While walking through Shoelace Park, our Executive Director, Linda Cox, happened to meet up with some USGS staff who were sampling groundwater wells. In addition to the streamflow data that the agency has collected for years, they also are monitoring monthly groundwater levels. Samples taken at these wells are monitored for pH, dissolved oxygen, turbidity, specific conductance, temperature, and water-level elevation during our sampling procedure, and the collected samples are sent to the USGS National Water-Quality Laboratory to be analyzed for nutrients, major ions, trace metals, volatile organic compounds, gasoline additives, semi-volatile organic compounds, and a broad range of pesticides. These observation wells are part of a larger water-level and water-quality monitoring network within the five borough of New York City, which was designed to provide the NYCDEP and USGS with the data needed to address future water-management and development issues.

August 24, 2008
Algal Bloom Update

The mysterious brown and red coloration of the Bronx River south of Concrete Plant (see below, 8/16/08) has been identified as a bloom of the dinoflagellate Gymnodinium sp . Dr. Joe Rachlin and Dr. Barbara Warkentine analyzed samples provided by Rocking the Boat On-Water program director Chrissy Word and a student, Marcus Caceres. The bloom has been seen once before, in 2002, and also persisted for about 7 days. The short duration of the bloom should mean no long term effects. Eating shellfish from the Bronx River is never recommended, but shellfish should not be eaten from an area during such an occurrence as there could be more immediate health risks due to the possible toxicity of the bloom. For a summary of the events, visit, "The Whole River is Red".

August 19, 2008
Oh To Be Young Again!

While many of us are preparing for the autumn of our lives, this fledgling Black Crowned Night Heron, seen just south of Hunts Point Riverside Park on Saturday's Tidal Paddle and identified for the Alliance by Robert DeCandido, PhD , is just venturing out of the nest.
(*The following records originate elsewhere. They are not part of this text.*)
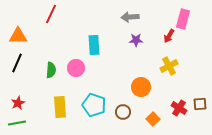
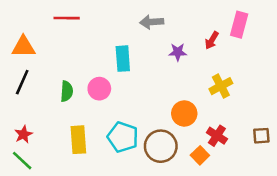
red line: (51, 14) -> (67, 18), turned 66
gray arrow: (130, 17) -> (152, 22), moved
red arrow: (169, 36) -> (212, 40), moved
red cross: (179, 108) -> (217, 136), moved
brown circle: (123, 112) -> (161, 146), size x1.6
green line: (17, 123) -> (22, 161), turned 54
Night Herons often nest on the ground but have been known to take up residence in the nests of other herons and egrets. While this youngster can prove a lineage of two Black Crowned Night Herons, the offspring of other wading birds can take comfort in the fact that, should they wander into the nest of a night heron, they will be taken care of as though they were one of the family.

August 16, 2008
Masque of the Red River?

For approximately a week, the Bronx River Estuary has taken on a reddish hue. This noteworthy color change was accompanied by a foul smell and a handful of dead crabs and fish that washed up on the shore at Hunts Point Riverside Park. Chrissy Word of Rocking the Boat reported the situation to the Bronx River Alliance as per the Spill Protocol. The problem was reported to NYS Department of Conservation (DEC) Spill Response Hotline where the operator informed Alliance staff this was a common occurrence. Chrissy Word is examining a sample to determine if it is the result of an algal bloom. The condition persisted over the weekend (see photo at left) and worsened by Monday, August 18 when Tony Archino of Rocking the Boat called to report that the river was black in color and was like nothing he'd seen during his more than six years working on the Bronx River. Alliance staff passed on the report to the DEC and were told that they would try to send someone to check it out. Allison Mass of NRG noted that Brown Tide was a problem in the Long Island Sound from 1995 - 2003 and has started to pop up again more recently. She will contact a Brown Tide-minded colleague to see about getting a Bronx River water sample tested.